Task statement:
Figure out the number of lines in the data that hold the string "Prejeta". Reply with that figure only.

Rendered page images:
▬▬▬▬▬▬
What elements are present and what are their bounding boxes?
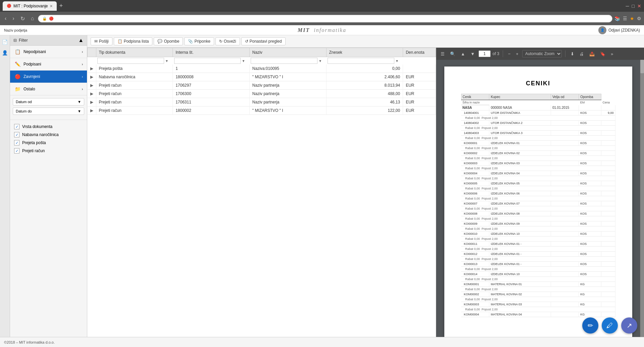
- filter-naziv-input[interactable]: [251, 58, 317, 64]
- table-row[interactable]: ▶ Prejeta pošta 1 Naziva:010095 0,00: [88, 64, 436, 73]
- checkbox-item-vrsta_dokumenta[interactable]: ✓ Vrsta dokumenta: [14, 123, 83, 131]
- table-row[interactable]: ▶ Prejeti račun 1706300 Naziv partnerja …: [88, 90, 436, 98]
- settings-icon[interactable]: ⚙: [637, 16, 641, 21]
- fab-arrow-btn[interactable]: ↗: [621, 317, 637, 334]
- pdf-row: KOI00003 IZDELEK KOVINA 03 KOS: [461, 161, 615, 166]
- pdf-vertical-scrollbar[interactable]: [640, 60, 644, 347]
- pdf-cell-rabat: Rabat 0,00 Popust 2,00: [461, 206, 615, 211]
- th-interna-st[interactable]: Interna št.: [173, 48, 250, 57]
- pdf-row: KOI00013 IZDELEK KOVINA 01 - KOS: [461, 262, 615, 267]
- maximize-btn[interactable]: □: [632, 3, 635, 9]
- filter-interna-dropdown[interactable]: ▼: [242, 59, 245, 63]
- fab-pen-btn[interactable]: ✏: [582, 317, 598, 334]
- refresh-btn[interactable]: ↻: [18, 14, 27, 23]
- checkbox-item-prejeta_posta[interactable]: ✓ Prejeta pošta: [14, 139, 83, 147]
- address-bar[interactable]: 🔒 🔴: [38, 15, 612, 23]
- pdf-bookmark-btn[interactable]: 🔖: [598, 50, 607, 57]
- osveži-button[interactable]: ↻ Osveži: [215, 37, 240, 45]
- table-container[interactable]: Tip dokumenta Interna št. Naziv Znesek D…: [87, 48, 436, 343]
- filter-toggle-icon[interactable]: ▲: [78, 37, 84, 43]
- table-row[interactable]: ▶ Nabavna naročilnica 18000008 " MIZARST…: [88, 73, 436, 81]
- pdf-page-input[interactable]: [479, 50, 491, 57]
- th-den-enota[interactable]: Den.enota: [403, 48, 436, 57]
- browser-tab[interactable]: 🔴 MIT : Podpisovanje ×: [3, 1, 57, 11]
- filter-znesek[interactable]: ▼: [326, 57, 403, 65]
- th-naziv[interactable]: Naziv: [249, 48, 326, 57]
- checkbox-item-prejeti_racun[interactable]: ✓ Prejeti račun: [14, 147, 83, 155]
- menu-icon[interactable]: ☰: [623, 16, 627, 21]
- pdf-row: KOI00001 IZDELEK KOVINA 01 KOS: [461, 141, 615, 146]
- ponastavi-pregled-button[interactable]: ↺ Ponastavi pregled: [241, 37, 286, 45]
- bookmark-star-icon[interactable]: ★: [630, 16, 634, 21]
- filter-tip-input[interactable]: [97, 58, 164, 64]
- th-znesek[interactable]: Znesek: [326, 48, 403, 57]
- filter-tip[interactable]: ▼: [96, 57, 173, 65]
- pdf-zoom-out-btn[interactable]: −: [506, 50, 512, 57]
- pdf-row: KOI00007 IZDELEK KOVINA 07 KOS: [461, 201, 615, 206]
- th-tip-dokumenta[interactable]: Tip dokumenta: [96, 48, 173, 57]
- filter-naziv[interactable]: ▼: [249, 57, 326, 65]
- row-expand-4[interactable]: ▶: [88, 98, 96, 106]
- opombe-button[interactable]: 💬 Opombe: [154, 37, 183, 45]
- filter-interna[interactable]: ▼: [173, 57, 250, 65]
- fab-stamp-btn[interactable]: 🖊: [602, 317, 618, 334]
- pdf-sidebar-toggle[interactable]: ☰: [439, 50, 446, 57]
- pdf-cell-subvelja: [551, 191, 579, 196]
- podpisna-lista-button[interactable]: 📋 Podpisna lista: [114, 37, 153, 45]
- pdf-download-btn[interactable]: ⬇: [569, 50, 576, 57]
- table-area: Tip dokumenta Interna št. Naziv Znesek D…: [87, 48, 436, 347]
- pdf-zoom-in-btn[interactable]: +: [514, 50, 520, 57]
- nav-item-ostalo[interactable]: 📁 Ostalo ›: [10, 83, 87, 95]
- close-btn[interactable]: ✕: [637, 3, 641, 9]
- table-row[interactable]: ▶ Prejeti račun 1706311 Naziv partnerja …: [88, 98, 436, 106]
- row-expand-2[interactable]: ▶: [88, 81, 96, 90]
- filter-interna-input[interactable]: [174, 58, 241, 64]
- nav-item-nepodpisani[interactable]: 📋 Nepodpisani ›: [10, 46, 87, 58]
- minimize-btn[interactable]: ─: [626, 3, 629, 9]
- row-expand-0[interactable]: ▶: [88, 64, 96, 73]
- home-btn[interactable]: ⌂: [29, 14, 36, 23]
- new-tab-btn[interactable]: +: [59, 2, 63, 9]
- pdf-sep-1: [503, 50, 503, 57]
- filter-naziv-dropdown[interactable]: ▼: [318, 59, 322, 63]
- filter-znesek-dropdown[interactable]: ▼: [395, 59, 399, 63]
- filter-znesek-input[interactable]: [328, 58, 394, 64]
- date-od-input[interactable]: Datum od ▼: [13, 98, 84, 105]
- pdf-cell-subem: KOS: [579, 211, 601, 216]
- pdf-cell-subem: KOS: [579, 161, 601, 166]
- pdf-print-btn[interactable]: 🖨: [578, 50, 586, 57]
- row-expand-1[interactable]: ▶: [88, 73, 96, 81]
- pdf-search-btn[interactable]: 🔍: [448, 50, 457, 57]
- table-row[interactable]: ▶ Prejeti račun 1800002 " MIZARSTVO " I …: [88, 106, 436, 115]
- nav-item-zavrnjeni[interactable]: 🔴 Zavrnjeni ›: [10, 71, 87, 83]
- forward-btn[interactable]: ›: [10, 14, 16, 23]
- back-btn[interactable]: ‹: [3, 14, 8, 23]
- sidebar-icon-2[interactable]: 👤: [1, 49, 9, 57]
- nav-item-podpisani[interactable]: ✏️ Podpisani ›: [10, 58, 87, 71]
- row-den-5: EUR: [403, 106, 436, 115]
- row-expand-5[interactable]: ▶: [88, 106, 96, 115]
- sidebar-icon-1[interactable]: 📄: [1, 38, 9, 46]
- date-do-input[interactable]: Datum do ▼: [13, 107, 84, 115]
- filter-tip-dropdown[interactable]: ▼: [165, 59, 168, 63]
- pdf-prev-btn[interactable]: ▲: [459, 50, 467, 57]
- user-initials: 👤: [600, 28, 604, 32]
- bookmarks-icon[interactable]: 📚: [614, 16, 620, 21]
- pdf-scrollbar-thumb[interactable]: [640, 60, 644, 73]
- pošlji-button[interactable]: ✉ Pošlji: [91, 37, 112, 45]
- user-menu[interactable]: 👤 Odjavi (ZDENKA): [598, 26, 640, 34]
- pdf-share-btn[interactable]: 📤: [588, 50, 596, 57]
- pdf-zoom-select[interactable]: Automatic Zoom: [522, 50, 562, 57]
- app-logo: MIT informatika: [298, 27, 346, 33]
- table-row[interactable]: ▶ Prejeti račun 1706297 Naziv partnerja …: [88, 81, 436, 90]
- pdf-table-subheader: Šifra in naziv EM Cena: [461, 100, 615, 105]
- pdf-cell-subvelja: [551, 262, 579, 267]
- pdf-more-btn[interactable]: »: [609, 50, 615, 57]
- pdf-scroll-area[interactable]: CENIKI Cenik Kupec Velja od Opomba: [436, 60, 640, 347]
- row-expand-3[interactable]: ▶: [88, 90, 96, 98]
- priponke-button[interactable]: 📎 Priponke: [184, 37, 214, 45]
- row-type-4: Prejeti račun: [96, 98, 173, 106]
- checkbox-item-nabavna_narocilnica[interactable]: ✓ Nabavna naročilnica: [14, 131, 83, 139]
- pdf-next-btn[interactable]: ▼: [469, 50, 477, 57]
- tab-close-btn[interactable]: ×: [50, 3, 53, 9]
▬▬▬▬▬▬
Answer to this task:
2